Further, in order to filter off the invalid and simplify the useful information from the original input dataset, instead of generating low-dimensional images at all scenarios, researchers have proposed to divide a particular game map into the combination of different map elements or components, then replace these components by some tokens. This process is known as “tokenization”, as described in [62]. Much simplified new images that retain all useful attributes can be constructed, then the prescribed machine learning or VAE model can be used to train these images and produce their combined outputs. In the future, this technique can be incorporated into the existing VAE model for enhancing image resolution and producing images with better quality, especially for images similar to our Case Study 1.

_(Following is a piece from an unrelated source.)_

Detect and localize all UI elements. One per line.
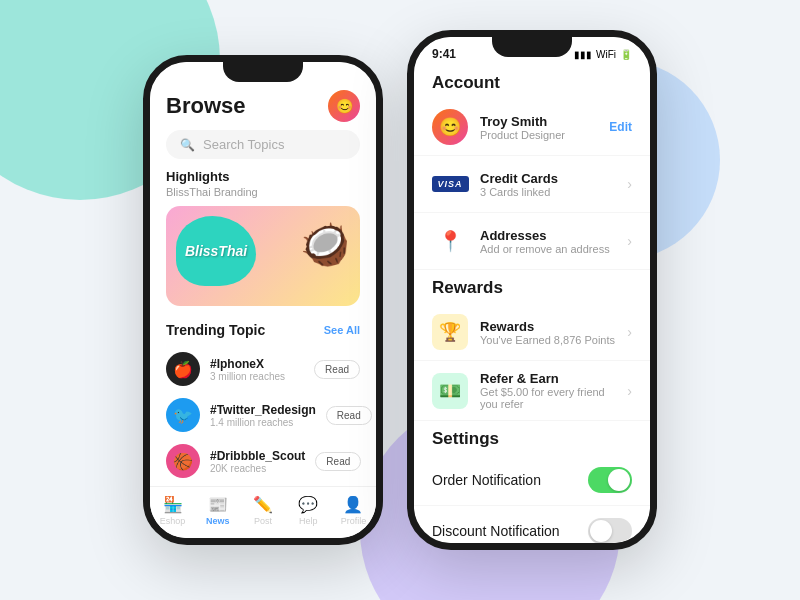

5.2. Image Compression, Clarity of Outputs and Model Training

In the VAE model, a scaling factor has to be applied into raw datasets during the data pre-processing stage. If one excessively compresses the original image, much useful information will be lost, and fine details cannot be effectively kept during the model training stage, which could result in outputs of insufficient clarity. On the other hand, if the compression is not conducted, huge computing resources will be occupied especially when we are handling large-scale datasets, for example, database from ImageNet [63] or remotely sensed imageries for object detection or environmental monitoring [64,65]. In most desktops, the memory is of typically 4G-48G [66], therefore, memory overflow will easily take place, thus limit the overall efficiency and reliability of a model. The time consumed for model training and image retrieval will be excessively long as well. On top, in terms of model training, it took many rounds of experiments and data analytics in order to optimize the hyper-parameters of the VAE model, as a result increase the time consumed in overall. Therefore, it is of utmost importance to strike a balance in between the quality of outputs and the time consumed for generating the outputs via modelling approaches.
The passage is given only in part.